New Gest controller wants to swipe aside your keyboard and mouse

This peripheral promises intuitive gesture control and adapts to the user’s motions

As the computer world slowly looks to move away from the traditional keyboard and mouse, more ideas based around gesture control are emerging, and Gest is the latest such invention to get funded on Kickstarter.

Gest is essentially a 'control glove' but without the glove – instead of a full glove, this controller consists of a large sensor strapped around the palm, which has wires running to small bands around each finger.

It's designed to be light and also comfortable, with the palm strap being adjustable, and the finger mounts are mouldable.

Once donned, you can use Gest to control your computer using gestures such as swiping, grabbing, or pointing.
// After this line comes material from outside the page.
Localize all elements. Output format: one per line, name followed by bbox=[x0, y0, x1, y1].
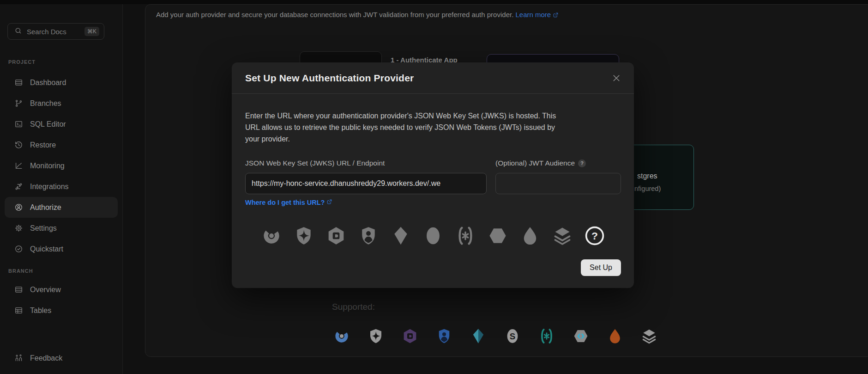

There are a large number of possible actions that can perform different functions, so you can for example point with one finger or two fingers to trigger different options in the UI.

It's possible to set up custom gestures, and indeed the device learns how you perform each gesture and adapts accordingly to make it more accurate in terms of reading an individual user, lessening the amount of errors which occur.

There are 15 discrete sensors in each hand, with finger tracking boasting a latency of around 50ms for a swift response and better accuracy.

Like all gesture control systems, doubtless it will feel pretty weird when you first have a go, but the demos of Gest shown on its Kickstarter page (spotted by Coolest Gadgets) show that this invention has some potential particularly when it comes to things like 3D modelling – and of course virtual (or augmented) reality, which should be hitting it big next year.

Gest doubled its funding goal on Kickstarter hitting $200,000 (around £130,000) and the device is expected to start shipping globally come November 2016 priced $199 (around £130).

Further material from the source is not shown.